The environmental imperative suggests that generating electricity from renewable energy sources as a means of reducing carbon emissions is an obvious course of action. But might some renewables end up costing the earth?

In December last year, I wrote a post expressing concern at Department for Energy and Climate Change (DECC) Secretary Ed Davey’s decision to proceed with plans for the fracking of shale gas reserves in the UK, not only because of the environmental problems therein, but also lest it detract from investment in renewable energy technologies such as wind, wave, tidal and solar power.

Like most nascent industries (and even some established ones), the renewables industry is in receipt of government subsidy, and this subsidy takes the form of Renewable Obligation Certificates (ROCs) which are issued by Ofgem to energy generators who in turn sell them to suppliers to meet their own obligations.

It may well have escaped your notice that, in the House of Lords last week, a cross-party scrutiny committee considered the Renewables Obligation (Amendment) Order 2013 (read from 4pm), a motion proposed by DECC which largely concerned the latest round of gradual phasing down of the level of ROCs used by the government to support the renewables industry. Such phasing down is perhaps inevitable, as the costs of renewable technologies decrease over time as they are increasingly rolled out – so far, so uncontroversial. However, one aspect of the Amendment which has brought controversy concerns the place of biofuel in power generation.

Coming to a power station near you? (Picture source:

Coming to a power station near you? (Picture source:

Now I’ve long been of the opinion that, when it comes to transport, the use of biofuels rather smacks of clutching at straws, in that it detracts from land which could (should?) be dedicated to food crops and which, in turn, could potentially impact upon the supply, security and price of food. Not only that, but the energy expended in the refinement of crops into fuel renders them rather less carbon neutral than it is commonly claimed. Besides, surely crops are better used for fuelling people rather than vehicles?

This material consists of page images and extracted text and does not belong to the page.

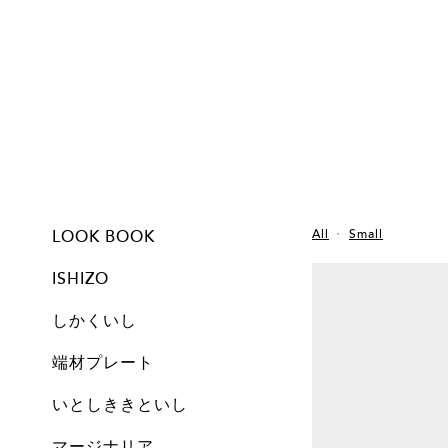
LOOK BOOK
All
Small
ISHIZO
しかくいし
ISHIZO
ALL
TSUMI ISHI
FLOWER VASE
PEN STAND
BOOKEND
CANDLE
しかくいし
ALL
New
A1
A2
A3
A4
A5
Free
Archive
端材プレート
All
Set
Small
Medium
Large
Archive
いとしききといし
オブジェ
しかくいし
マージナリア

Biofuel, or biomass, can take several forms, ranging from firewood in domestic wood burners to manufactured wood pellets used in industry. I must admit that the use of biomass as a means of a larger scale electricity generation is something I hadn’t really considered, although the Amendment suggests that it could provide up to 30% of the UK’s renewable energy, equating to ~4% of total energy. The Amendment also included the introduction of ‘support bands’ for existing coal-fired power stations to convert, wholly or partially, to biomass generation, along with an announcement of a 400 megawatt cap on new biomass ‘plant’ or generation. I’m not sure exactly how much this kind of generation comes to, but the proposal is causing some concern, largely due to the spectre of palm oil.

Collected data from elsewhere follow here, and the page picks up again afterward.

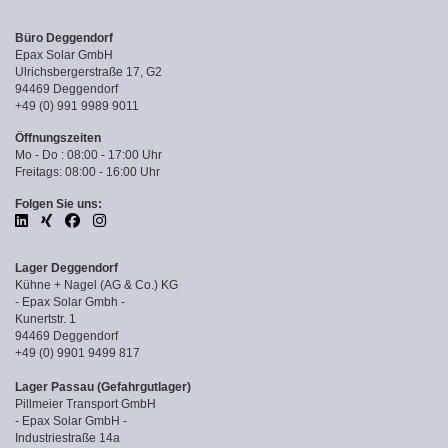
Büro Deggendorf
Epax Solar GmbH
Ulrichsbergerstraße 17, G2
94469 Deggendorf
+49 (0) 991 9989 9011
Öffnungszeiten
Mo - Do : 08:00 - 17:00 Uhr
Freitags: 08:00 - 16:00 Uhr
Folgen Sie uns:
Lager Deggendorf
Kühne + Nagel (AG & Co.) KG
- Epax Solar Gmbh -
Kunertstr. 1
94469 Deggendorf
+49 (0) 9901 9499 817
Lager Passau (Gefahrgutlager)
Pillmeier Transport GmbH
- Epax Solar GmbH -
Industriestraße 14a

Palm oil is widely used in many domestic household and food products, and the problems wrought by deforestation – climate change, sustainability, biodiversity and habitat loss – as rainforests are cleared to make way for palm oil plantations are well documented, and it has been reported that some agencies have expressed their concern that the measures proposed in the Amendment could make deforestation even worse. For example, a post by the Sumatran Orang-utan Society (SOS) claims that the Amendment’s proposed biomass cap would be high enough to double imports of palm oil into the UK. This claim is entirely plausible as it is reported that officials at DECC say they would be unable discriminate against palm oil – the cheapest liquid biofuel, according to SOS – subsidies, lest it impacts upon other biomass sources they want to encourage. But if Germany and the Netherlands can remove palm oil subsidies, why can’t we?

DEFRA and DECC seem at odds over endangered species (Picture source:

DEFRA and DECC seem at odds over endangered species (Picture source:

This is madness. In their efforts to reduce carbon emissions here, DECC are seemingly ensuring that they actually increase them elsewhere, all the while establishing monocultures and destroying habitats. SOS also point out that, with almost impeccable timing, DECC were potentially committing the habitats of endangered species to 20 years of development (the length of time that ROCs are guaranteed for) just two days after the Department for Environment, Food and Rural Affairs (DEFRA) became part of a one-year campaign promoting awareness of endangered species. You couldn’t make it up.

That’s not all. On BBC Radio 4’s Today programme last Wednesday morning, energy minister John Hayes debated the matter with Professor Sir David King, the former chief scientific advisor to the government (listen from 2:39:40 to 2:46:14) and, in defending the biomass proposals, Mr Hayes seemingly demonstrated a profound ignorance regarding sustainability matters. As I listened to the programme, I was amazed to hear him denounce concern over food production as a “detached, bourgeois view” and stunned to hear him glibly declare that “we’ve been chopping up trees and burning them since man began”. So that’s alright then!

On the basis of this performance, one wonders what hope the environment has with someone like John Hayes in office. His appointment seemingly illustrates the disdain and/or ignorance of this government regarding the environment – I wonder if Mr Hayes could be replaced by one of the orang-utans displaced by the government’s misguided renewables policy.

Incidentally, the motion was passed: greenest government ever?